Autograph draft of a circular letter by the comedian Tommy Trinder urging Equity members to vote in favour of Sunday opening in a wartime ballot on that question. With a typescript of the circular, and a printed facsimile of Trinder's signature.

Tommy Trinder [Thomas Edward Trinder] (1909-1989), English stage, screen and radio comedian with the catchphrase 'You lucky people!' [C.A.S.T., Campaign of Actors for Sunday Theatres, 1943]
Publication details: 
Undated [1943].
SKU: 12294

The three items are stapled to one another, in good condition on lightly-aged paper. The first item is the typescript, which is 1p., 4to.

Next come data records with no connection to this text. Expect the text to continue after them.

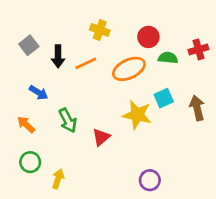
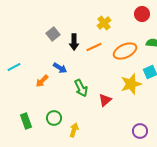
yellow cross: (100, 30) -> (104, 23), turned 32
red circle: (148, 37) -> (142, 14), moved
yellow star: (137, 115) -> (131, 84), turned -30
orange arrow: (26, 125) -> (42, 81), moved, turned -88

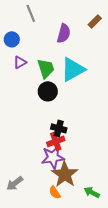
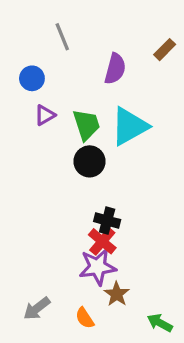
red cross: (56, 141) -> (102, 241), turned -30
brown star: (65, 174) -> (117, 294), size x0.6
orange semicircle: (55, 192) -> (85, 318), moved

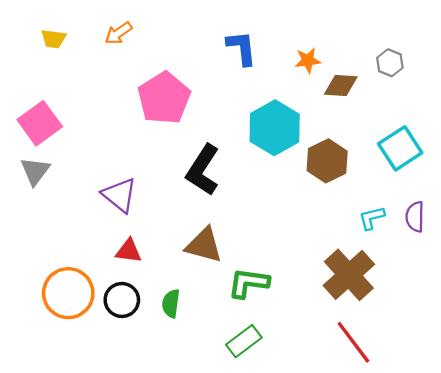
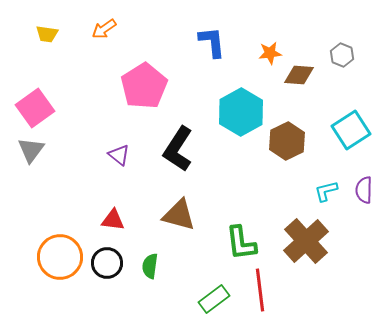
purple triangle: (120, 195) -> (119, 155), moved, size x0.7
green L-shape: (248, 283) -> (241, 243), moved, turned -105
red line: (353, 342) -> (260, 290), moved, turned 30

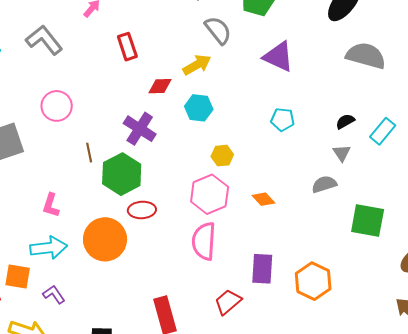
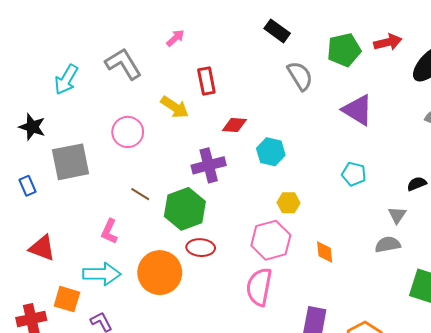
yellow arrow: (197, 65) -> (175, 107), moved, turned 56
purple cross: (140, 129) -> (209, 165), turned 36
brown line: (89, 153) -> (140, 194), moved, turned -54
gray triangle: (342, 153) -> (397, 215), moved
orange diamond: (263, 199) -> (325, 252), turned 30

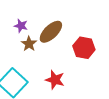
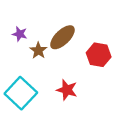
purple star: (21, 26) -> (20, 34), moved

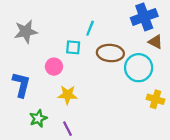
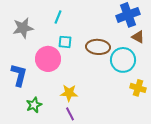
cyan line: (90, 28) -> (58, 17), moved
pink circle: (54, 67) -> (48, 59), size x1.6
yellow star: (68, 95) -> (69, 93), moved
purple line: (68, 129) -> (70, 114), moved

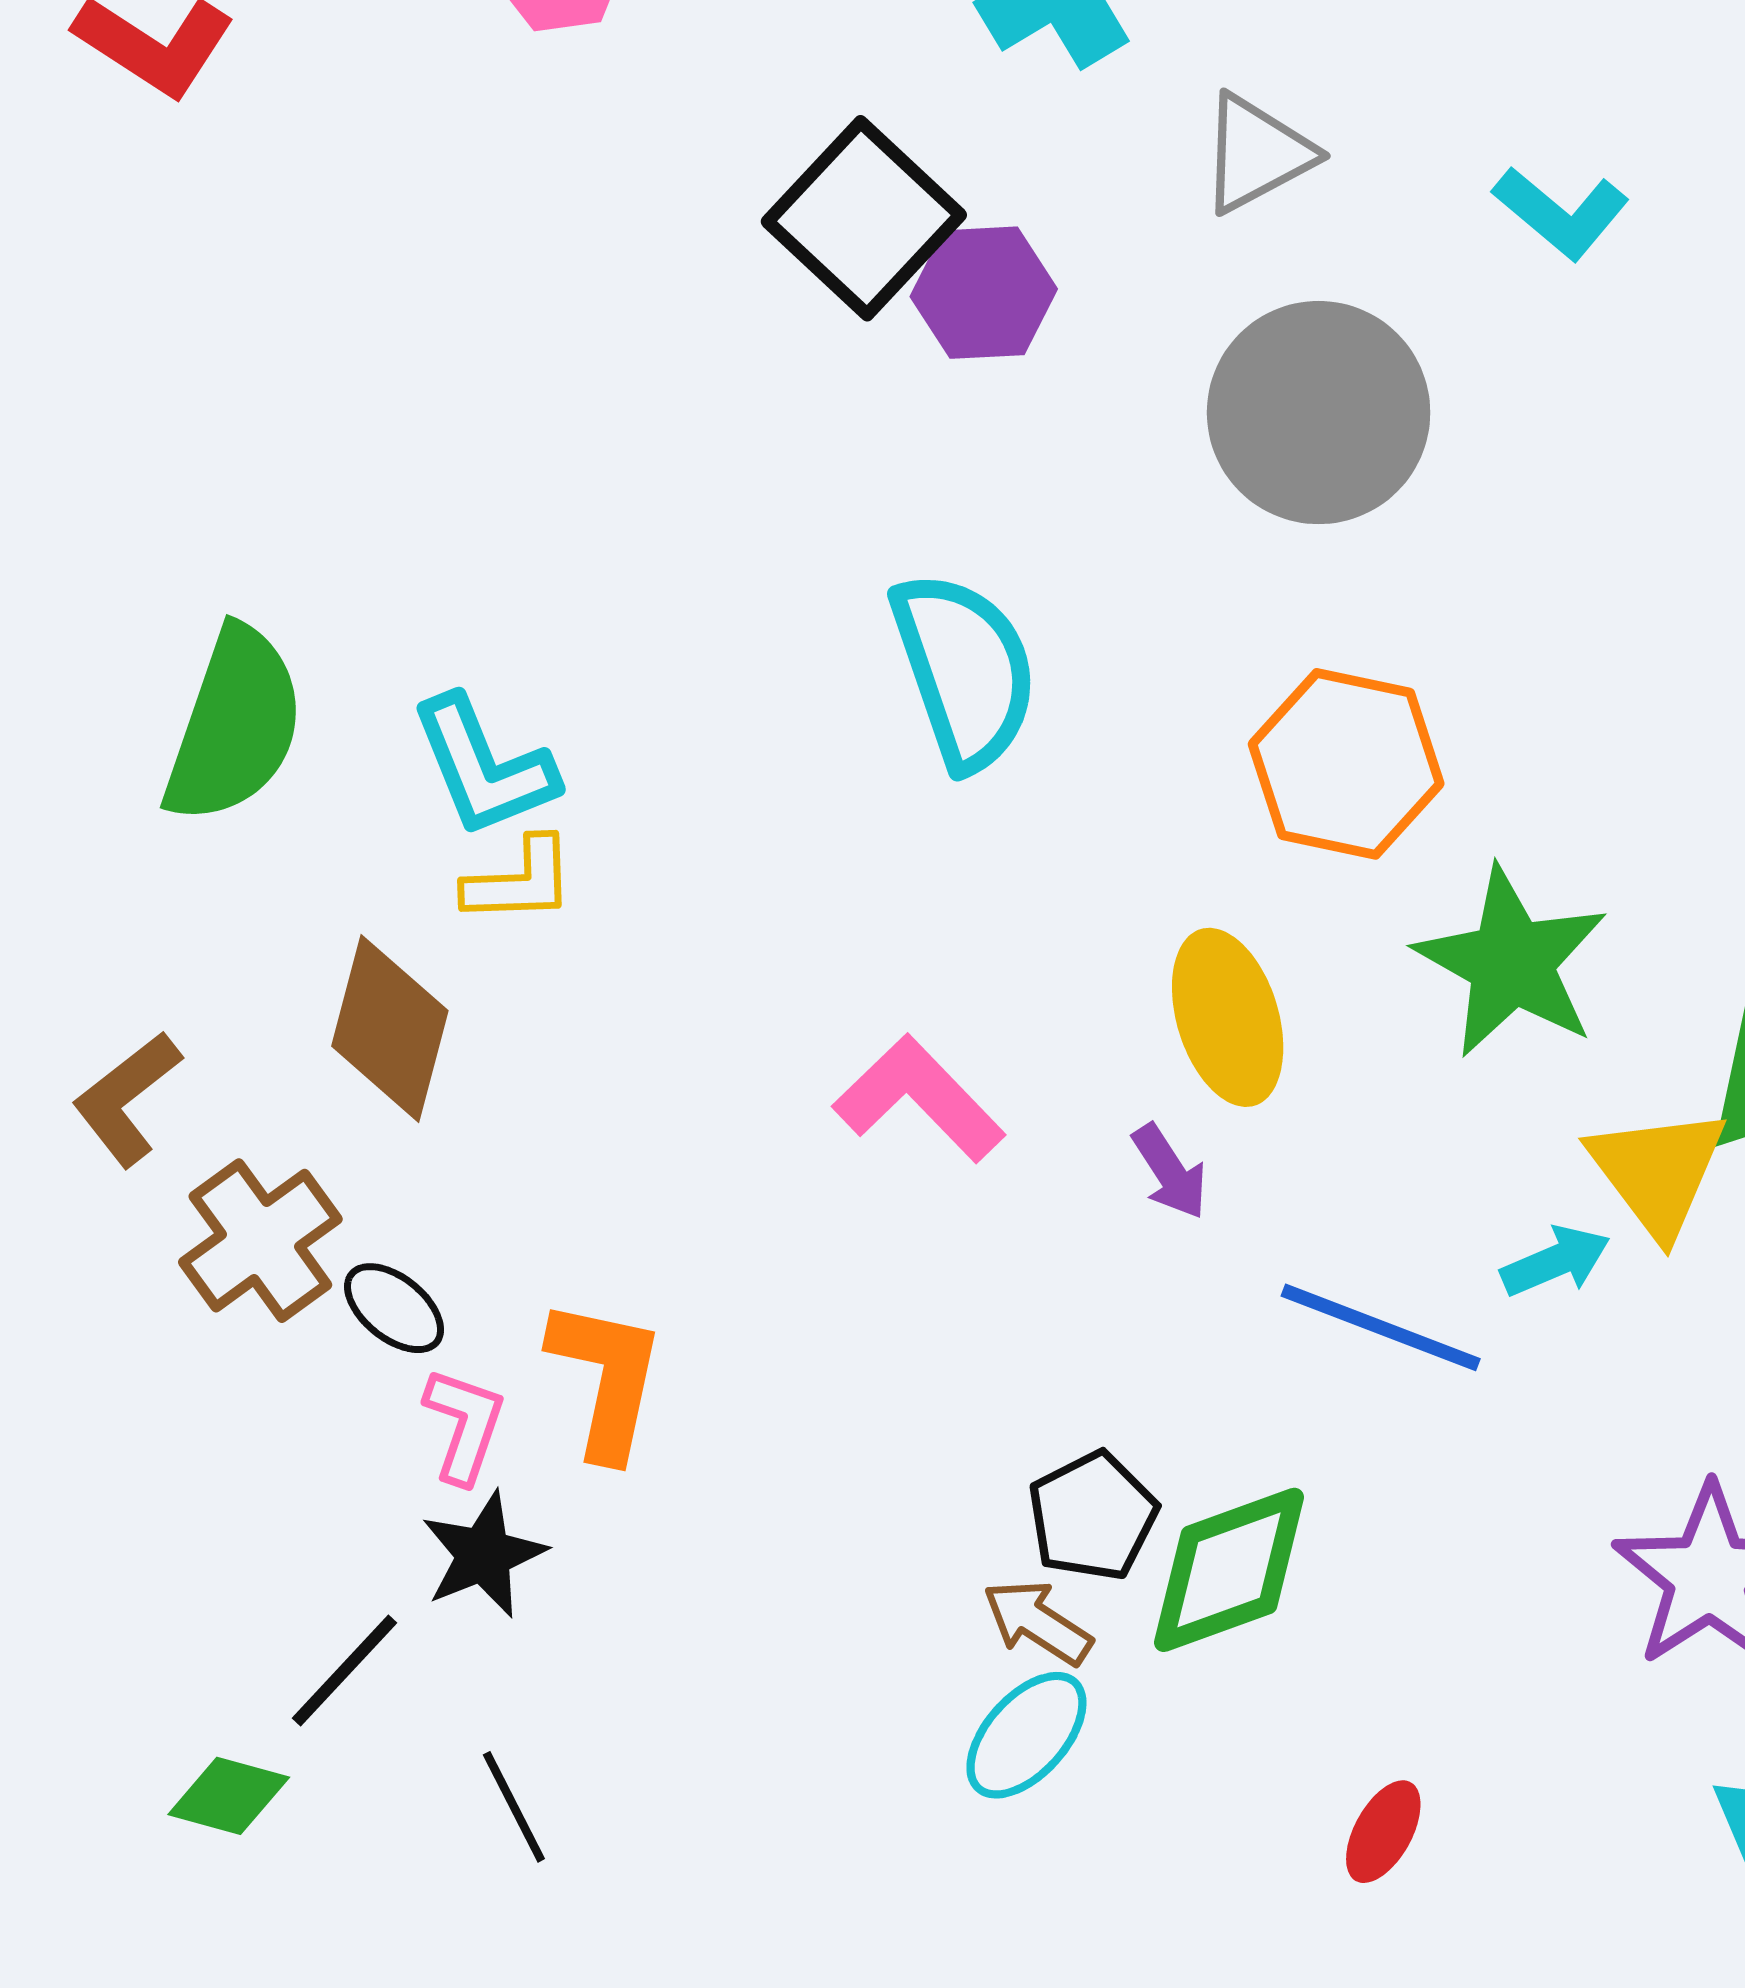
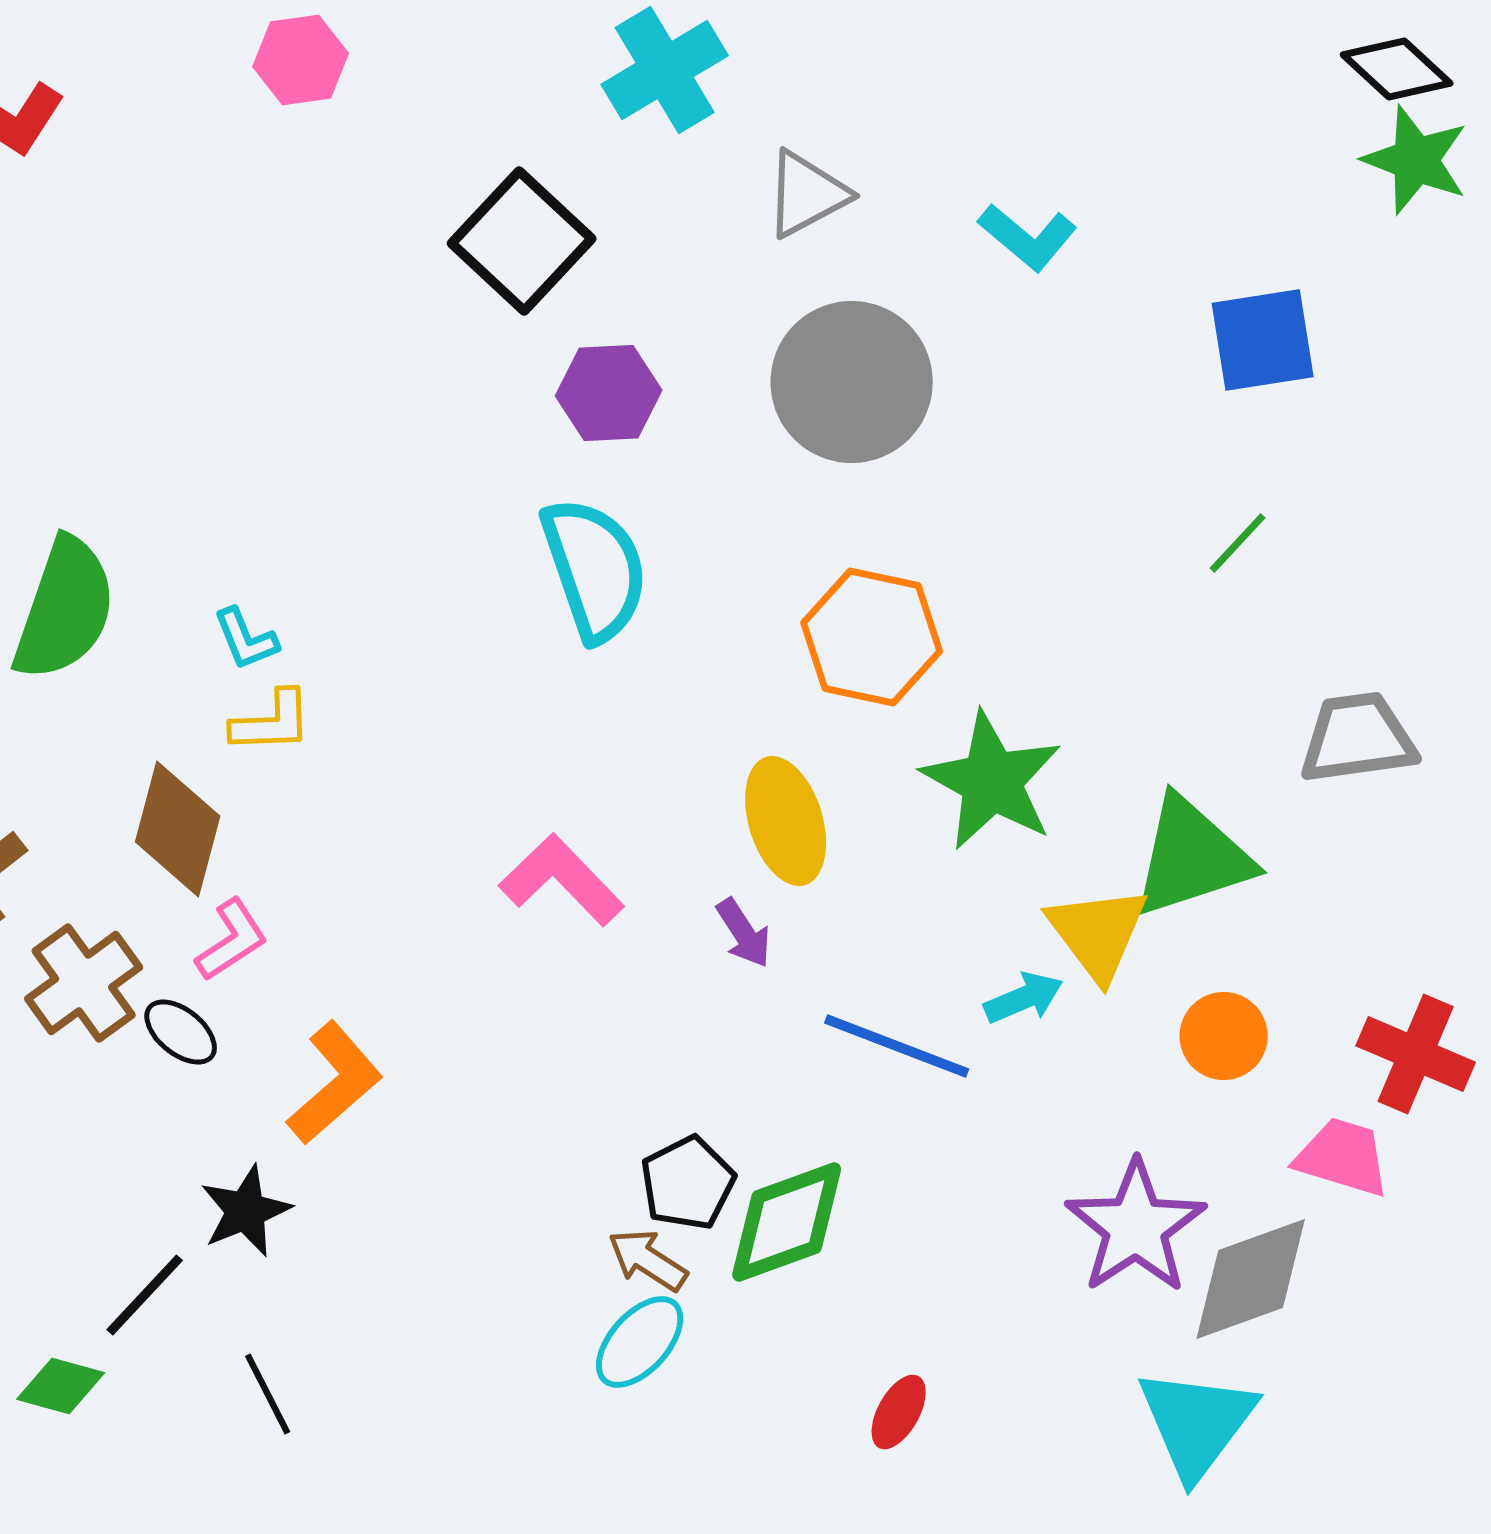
purple hexagon: (984, 293) -> (609, 393), moved
cyan L-shape: (484, 767) -> (246, 639), size x0.6
orange L-shape: (606, 1378) -> (335, 1083), turned 37
pink L-shape: (464, 1425) -> (232, 940), moved, turned 38

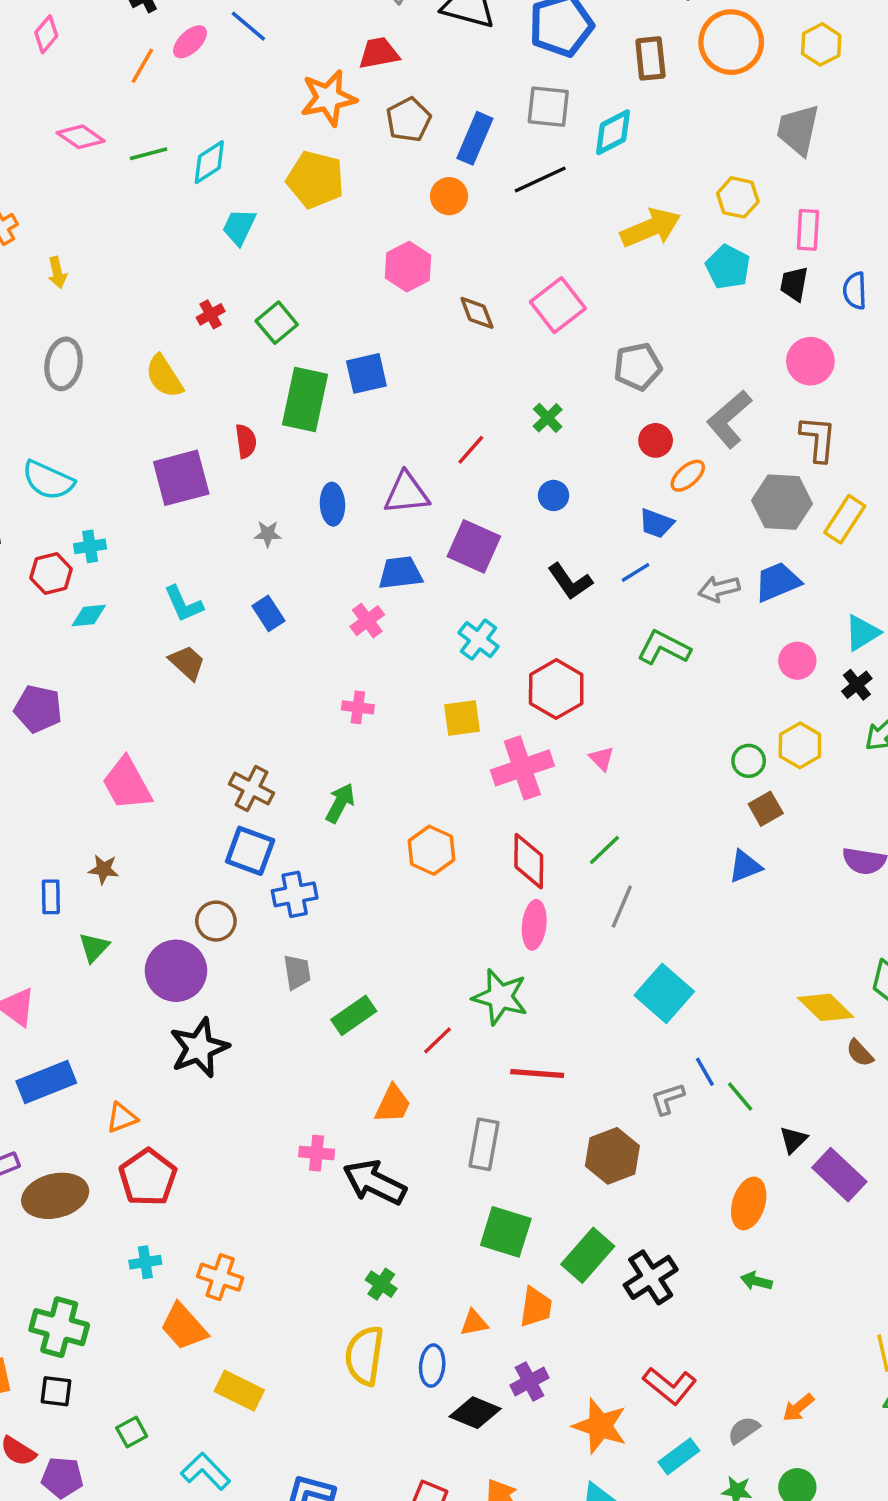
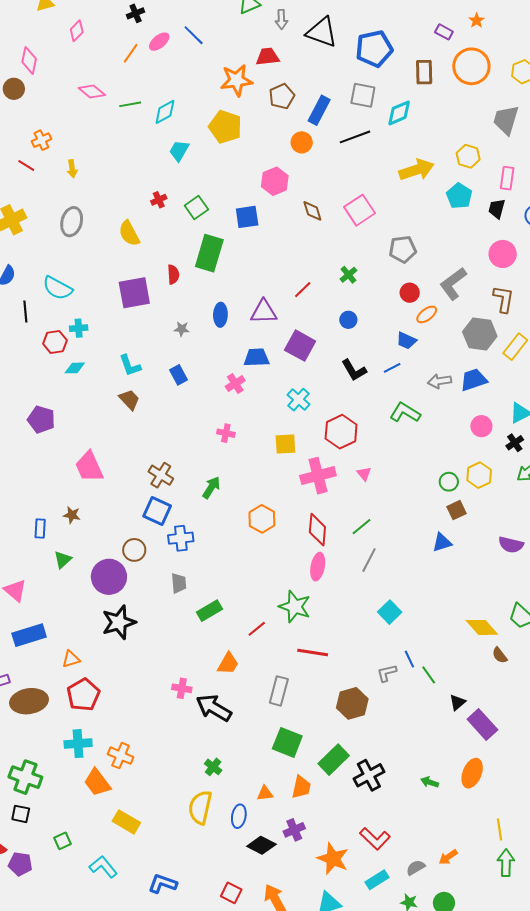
blue square: (366, 373) -> (247, 217), moved
cyan square: (664, 993) -> (390, 612), size x0.7
orange ellipse: (749, 1203) -> (472, 773), moved
cyan cross: (145, 1262) -> (78, 744), size x1.5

It is addressed to 'Dear Brother Artist,' and begins: 'You will possibly be rather surprised to receive a letter from me, but after having spent most of my life in the Provinces, I now find myself landed in London. I am surprised at the amount of discussion and activity that takes place here regarding the "politics" of the theatre - and realise how you in the Provinces are apt to get left out. With regard to Sunday Opening I think that this is a matter which primarily affects you personally. | I am rather surprised to find that a few West End actors, who know nothing of those train journeys from Scunthorpe to Lincoln via Plymouth (because the Railway Company is repairing a tunnel - on Sunday!) were opposed to bettering the travelling and working conditions of 75% of our Profession - and that means you again.' A reference to 'the Progressive bunch, the anti-D.O.R.A.'S' follows, with an injunction for 'those of you who are Equity members - to vote in the Ballot. Whether you are for or against - vote and vote now - post that card now.' The draft ends: 'Yours sincerely, | (Signature block)'. In a postscript Trinder apologises 'for poking my nose into something that appears not to concern me by sending you this book. But I feel it concerns everyone in the show business, be it circus, music-hall, or the "legit." to give the Forces and the Public what they obviously want and need.' The facsimile of Trinder's signature (the 'Signature block' referred to in the typewritten draft) is 8.5 cm long, on a 5 x 20cm strip of paper. The manuscript draft, with several emendations, is 4pp., 12mo, and is written out in pencil on four leaves. A copy of Trinder's printed circular is among the Robert Donat papers at the John Rylands Library in Manchester.